Price levels will be supported by high beef prices, although higher input costs might reduce margins due to poor weather in South America, requiring an ongoing supply discipline. Total trade is expected to grow 4% over the year 2012, despite lower trade in the first quarter, Rabobank added.
The bank sees a major swing factor in the return of Thailand as a raw poultry exporter, as the EU will lift its ban on raw Thai chicken from 1 July 2012. “This[will] lead to intensified competition in export markets, with the potential for price erosion and pressure on export volumes for existing exporters,” the report said.
In the meantime, Brazil could benefit from a weaker real, following months of strong currency that made it less competitive, and the US could recover its margins after several quarters of supply and inventory reduction. The EU will continue to benefit from strong export demand and a solid local market.
The Chinese poultry market is going through changes as the focus is shifting towards more retail and quick-service restaurants, which is pushing the Asian industry to invest in large expansion projects. “The current weak Chinese market conditions are expected to improve towards the end of the year, due to solid domestic demand in combination with improvements in the market situation for pork due to stock liquidations,” Rabobank added.
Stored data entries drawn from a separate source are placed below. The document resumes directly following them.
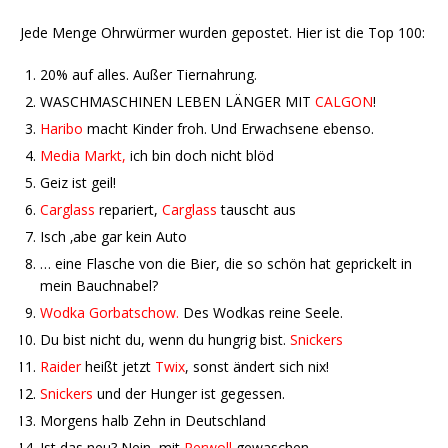
Jede Menge Ohrwürmer wurden gepostet. Hier ist die Top 100:
20% auf alles. Außer Tiernahrung.
WASCHMASCHINEN LEBEN LÄNGER MIT
CALGON
!
Haribo
macht Kinder froh. Und Erwachsene ebenso.
Media Markt,
ich bin doch nicht blöd
Geiz ist geil!
Carglass
repariert,
Carglass
tauscht aus
Isch ‚abe gar kein Auto
… eine Flasche von die Bier, die so schön hat geprickelt in
mein Bauchnabel?
Wodka Gorbatschow.
Des Wodkas reine Seele.
Du bist nicht du, wenn du hungrig bist.
Snickers
Raider
heißt jetzt
Twix
, sonst ändert sich nix!
Snickers
und der Hunger ist gegessen.
Morgens halb Zehn in Deutschland
Ist das neu? Nein, mit
Perwoll
gewaschen.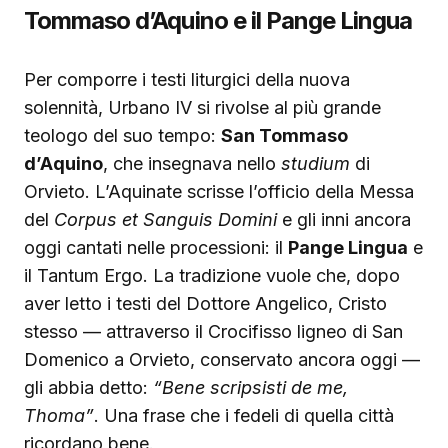
Tommaso d’Aquino e il Pange Lingua
Per comporre i testi liturgici della nuova
solennità, Urbano IV si rivolse al più grande
teologo del suo tempo:
San Tommaso
d’Aquino
, che insegnava nello
studium
di
Orvieto. L’Aquinate scrisse l’officio della Messa
del
Corpus et Sanguis Domini
e gli inni ancora
oggi cantati nelle processioni: il
Pange Lingua
e
il Tantum Ergo. La tradizione vuole che, dopo
aver letto i testi del Dottore Angelico, Cristo
stesso — attraverso il Crocifisso ligneo di San
Domenico a Orvieto, conservato ancora oggi —
gli abbia detto:
“Bene scripsisti de me,
Thoma”
. Una frase che i fedeli di quella città
ricordano bene.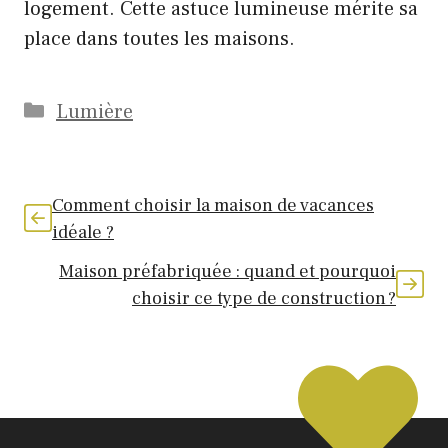
logement. Cette astuce lumineuse mérite sa
place dans toutes les maisons.
Catégories
Lumière
Comment choisir la maison de vacances
idéale ?
Maison préfabriquée : quand et pourquoi
choisir ce type de construction ?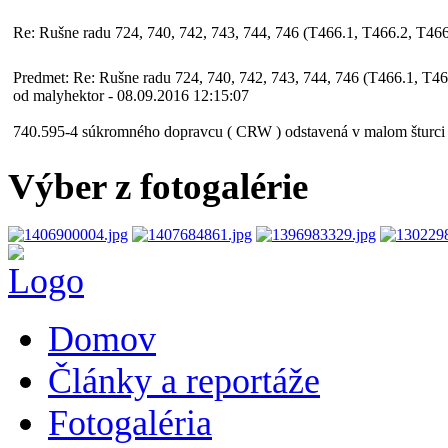
Re: Rušne radu 724, 740, 742, 743, 744, 746 (T466.1, T466.2, T466
Predmet: Re: Rušne radu 724, 740, 742, 743, 744, 746 (T466.1, T46
od malyhektor - 08.09.2016 12:15:07
740.595-4 súkromného dopravcu ( CRW ) odstavená v malom šturci 
Výber z fotogalérie
Domov
Články a reportáže
Fotogaléria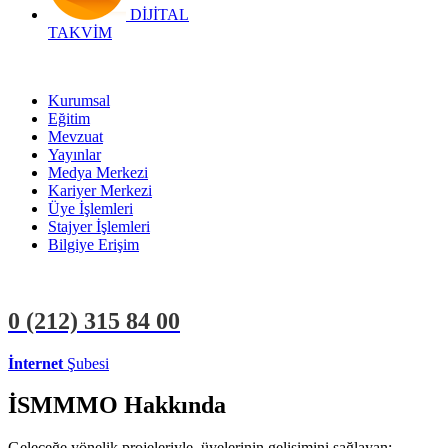
DİJİTAL
TAKVİM
Kurumsal
Eğitim
Mevzuat
Yayınlar
Medya Merkezi
Kariyer Merkezi
Üye İşlemleri
Stajyer İşlemleri
Bilgiye Erişim
0 (212)
315 84 00
İnternet
Şubesi
ÜYE İŞLEMLERİ
STAJYER İŞLEMLERİ
İSMMMO Hakkında
Geleceğe yönelik projeleriyle, üyelerinin gelişimini sağlayan;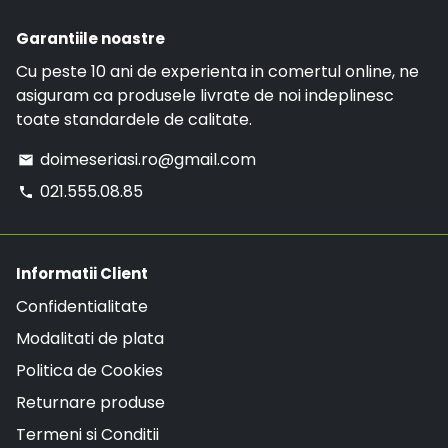
Garantiile noastre
Cu peste 10 ani de experienta in comertul online, ne
asiguram ca produsele livrate de noi indeplinesc
toate standardele de calitate.
doimeseriasi.ro@gmail.com
email
021.555.08.85
phone
Informatii Client
Confidentialitate
Modalitati de plata
Politica de Cookies
Returnare produse
Termeni si Conditii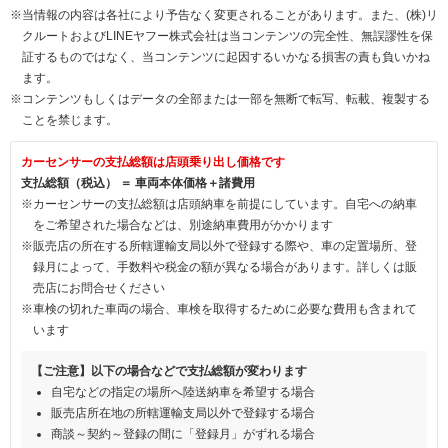
※当情報の内容は各社により予告なく変更されることがあります。また、(株)リ
クルートおよびLINEヤフー株式会社は当コンテンツの完全性、無誤謬性を保
証するものではなく、当コンテンツに起因するいかなる損害の責も負いかね
ます。
※コンテンツもしくはデータの全部または一部を無断で転写、転載、複製する
ことを禁じます。
カーセンサーの支払総額は店頭乗り出し価格です
支払総額（税込） ＝ 車両本体価格＋諸費用
※カーセンサーの支払総額は店頭納車を前提にしています。自宅への納車
をご希望された場合などは、別途納車費用がかかります
※販売店の所在する所轄運輸支局以外で登録する際や、車の定置場所、登
録月によって、手数料や税金の額が異なる場合があります。詳しくは販
売店にお問合せください
※車検の切れた車両の場合、車検を取得するために必要な費用も含まれて
います
【ご注意】以下の場合などで支払総額が変わります
自宅などの指定の場所へ陸送納車を希望する場合
販売店所在地の所轄運輸支局以外で登録する場合
商談～契約～登録の間に「登録月」がずれる場合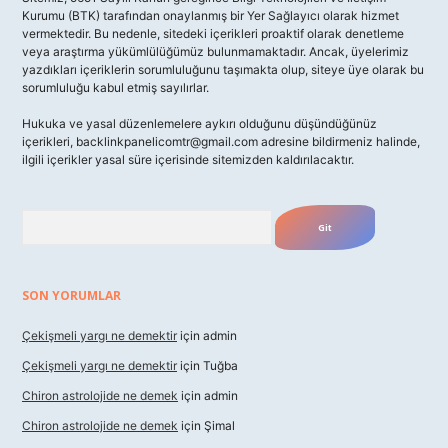
Kurumu (BTK) tarafından onaylanmış bir Yer Sağlayıcı olarak hizmet
vermektedir. Bu nedenle, sitedeki içerikleri proaktif olarak denetleme
veya araştırma yükümlülüğümüz bulunmamaktadır. Ancak, üyelerimiz
yazdıkları içeriklerin sorumluluğunu taşımakta olup, siteye üye olarak bu
sorumluluğu kabul etmiş sayılırlar.
Hukuka ve yasal düzenlemelere aykırı olduğunu düşündüğünüz
içerikleri,
backlinkpanelicomtr@gmail.com
adresine bildirmeniz halinde,
ilgili içerikler yasal süre içerisinde sitemizden kaldırılacaktır.
Arama
SON YORUMLAR
Çekişmeli yargı ne demektir
için
admin
Çekişmeli yargı ne demektir
için
Tuğba
Chiron astrolojide ne demek
için
admin
Chiron astrolojide ne demek
için
Şimal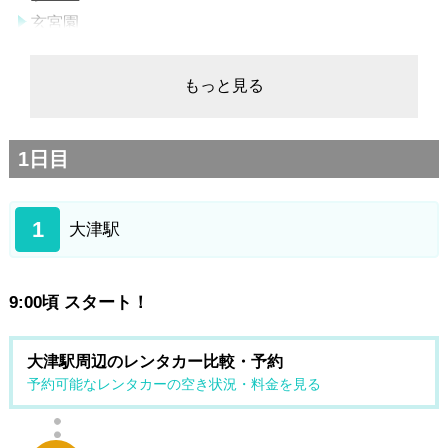
玄宮園
夢京橋キャッスルロード
宗安寺の赤門
もっと見る
千成亭夢京橋店
麺匠 ちゃかぽん
1日目
彦根駅
1
大津駅
9:00頃 スタート！
大津駅周辺のレンタカー比較・予約
予約可能なレンタカーの空き状況・料金を見る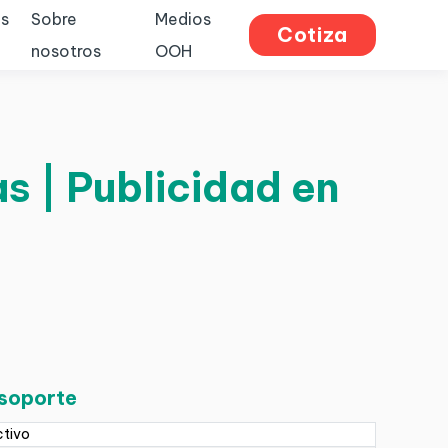
s
Sobre
Medios
Cotiza
nosotros
OOH
s | Publicidad en
 soporte
ctivo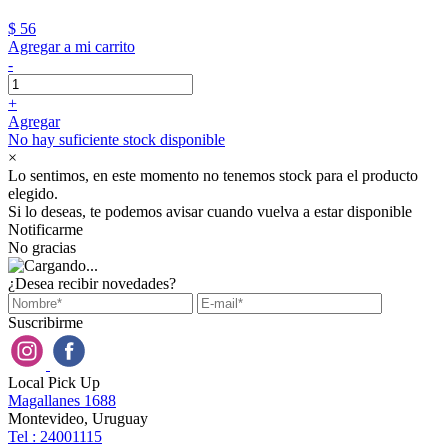
$ 56
Agregar a mi carrito
-
+
Agregar
No hay suficiente stock disponible
×
Lo sentimos, en este momento no tenemos stock para el producto
elegido.
Si lo deseas, te podemos avisar cuando vuelva a estar disponible
Notificarme
No gracias
¿Desea recibir novedades?
Suscribirme
Local Pick Up
Magallanes 1688
Montevideo, Uruguay
Tel : 24001115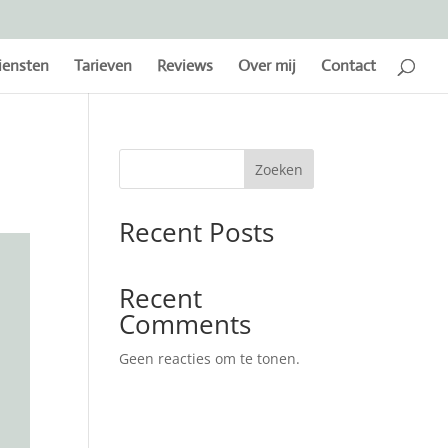
iensten
Tarieven
Reviews
Over mij
Contact
Zoeken
Recent Posts
Recent
Comments
Geen reacties om te tonen.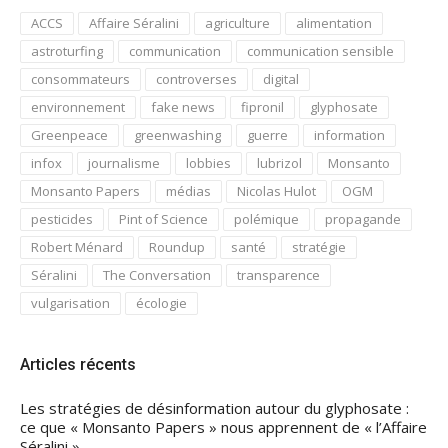
ACCS
Affaire Séralini
agriculture
alimentation
astroturfing
communication
communication sensible
consommateurs
controverses
digital
environnement
fake news
fipronil
glyphosate
Greenpeace
greenwashing
guerre
information
infox
journalisme
lobbies
lubrizol
Monsanto
Monsanto Papers
médias
Nicolas Hulot
OGM
pesticides
Pint of Science
polémique
propagande
Robert Ménard
Roundup
santé
stratégie
Séralini
The Conversation
transparence
vulgarisation
écologie
Articles récents
Les stratégies de désinformation autour du glyphosate :
ce que « Monsanto Papers » nous apprennent de « l’Affaire
Séralini ».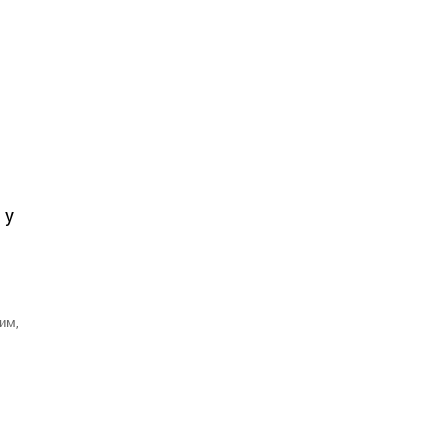
 у
им,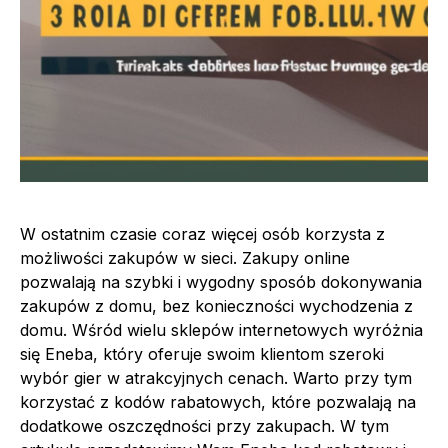
W ostatnim czasie coraz więcej osób korzysta z
możliwości zakupów w sieci. Zakupy online
pozwalają na szybki i wygodny sposób dokonywania
zakupów z domu, bez konieczności wychodzenia z
domu. Wśród wielu sklepów internetowych wyróżnia
się Eneba, który oferuje swoim klientom szeroki
wybór gier w atrakcyjnych cenach. Warto przy tym
korzystać z kodów rabatowych, które pozwalają na
dodatkowe oszczędności przy zakupach. W tym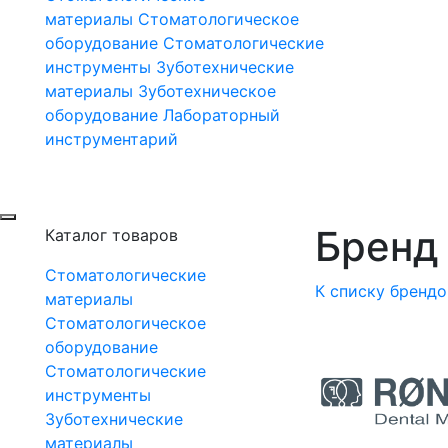
материалы
Стоматологическое
оборудование
Стоматологические
инструменты
Зуботехнические
материалы
Зуботехническое
оборудование
Лабораторный
инструментарий
Бренд 
Каталог товаров
Стоматологические
К списку брендо
материалы
Стоматологическое
оборудование
Стоматологические
инструменты
Зуботехнические
материалы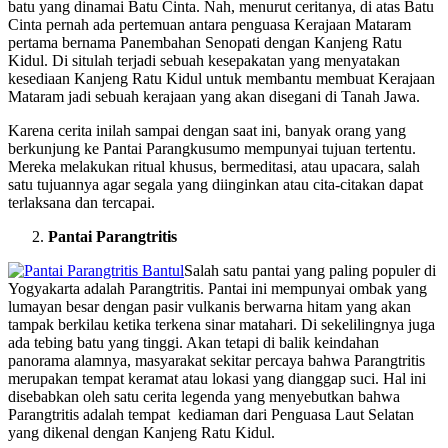
batu yang dinamai Batu Cinta. Nah, menurut ceritanya, di atas Batu
Cinta pernah ada pertemuan antara penguasa Kerajaan Mataram
pertama bernama Panembahan Senopati dengan Kanjeng Ratu
Kidul. Di situlah terjadi sebuah kesepakatan yang menyatakan
kesediaan Kanjeng Ratu Kidul untuk membantu membuat Kerajaan
Mataram jadi sebuah kerajaan yang akan disegani di Tanah Jawa.
Karena cerita inilah sampai dengan saat ini, banyak orang yang
berkunjung ke Pantai Parangkusumo mempunyai tujuan tertentu.
Mereka melakukan ritual khusus, bermeditasi, atau upacara, salah
satu tujuannya agar segala yang diinginkan atau cita-citakan dapat
terlaksana dan tercapai.
Pantai Parangtritis
Salah satu pantai yang paling populer di
Yogyakarta adalah Parangtritis. Pantai ini mempunyai ombak yang
lumayan besar dengan pasir vulkanis berwarna hitam yang akan
tampak berkilau ketika terkena sinar matahari. Di sekelilingnya juga
ada tebing batu yang tinggi. Akan tetapi di balik keindahan
panorama alamnya, masyarakat sekitar percaya bahwa Parangtritis
merupakan tempat keramat atau lokasi yang dianggap suci. Hal ini
disebabkan oleh satu cerita legenda yang menyebutkan bahwa
Parangtritis adalah tempat kediaman dari Penguasa Laut Selatan
yang dikenal dengan Kanjeng Ratu Kidul.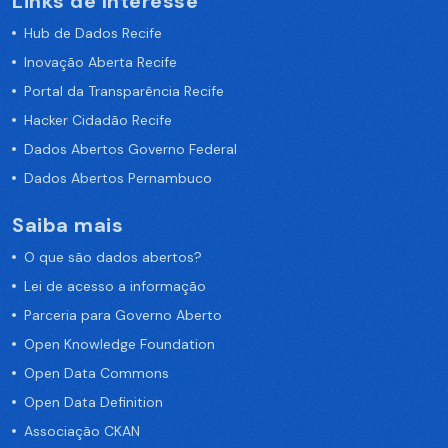
Links de Interesse
Hub de Dados Recife
Inovação Aberta Recife
Portal da Transparência Recife
Hacker Cidadão Recife
Dados Abertos Governo Federal
Dados Abertos Pernambuco
Saiba mais
O que são dados abertos?
Lei de acesso a informação
Parceria para Governo Aberto
Open Knowledge Foundation
Open Data Commons
Open Data Definition
Associação CKAN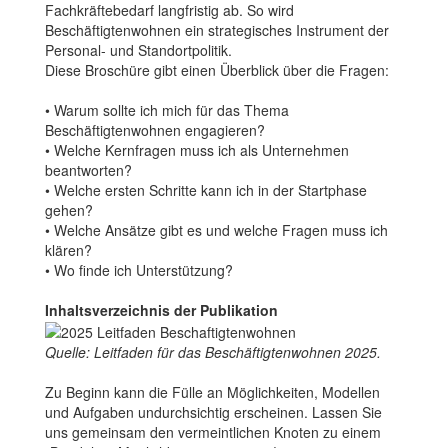
Fachkräftebedarf langfristig ab. So wird
Beschäftigtenwohnen ein strategisches Instrument der
Personal- und Standortpolitik.
Diese Broschüre gibt einen Überblick über die Fragen:
• Warum sollte ich mich für das Thema
Beschäftigtenwohnen engagieren?
• Welche Kernfragen muss ich als Unternehmen
beantworten?
• Welche ersten Schritte kann ich in der Startphase
gehen?
• Welche Ansätze gibt es und welche Fragen muss ich
klären?
• Wo finde ich Unterstützung?
Inhaltsverzeichnis der Publikation
Quelle: Leitfaden für das Beschäftigtenwohnen 2025.
Zu Beginn kann die Fülle an Möglichkeiten, Modellen
und Aufgaben undurchsichtig erscheinen. Lassen Sie
uns gemeinsam den vermeintlichen Knoten zu einem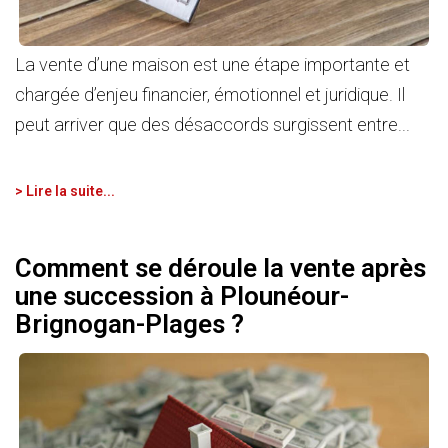
La vente d’une maison est une étape importante et
chargée d’enjeu financier, émotionnel et juridique. Il
peut arriver que des désaccords surgissent entre...
> Lire la suite...
Comment se déroule la vente après
une succession à Plounéour-
Brignogan-Plages ?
Overall, the report forecasts ongoing consolidation in the global meat industry, with emerging countries dominating the market.
“The industry should see continued strong global demand for poultry – world demand is expected to grow 2% in 2012 – as well as strong prices of competing meats, such as beef and pork, in most global markets. Support will come from record high beef prices in particular, due to a very tight global beef market,” the report said.
Rabobank added that supply discipline was showing good results, with a 13% reduction in US inventories, and Brazil currently reducing supply to adjust the market after lower-than-expected export growth.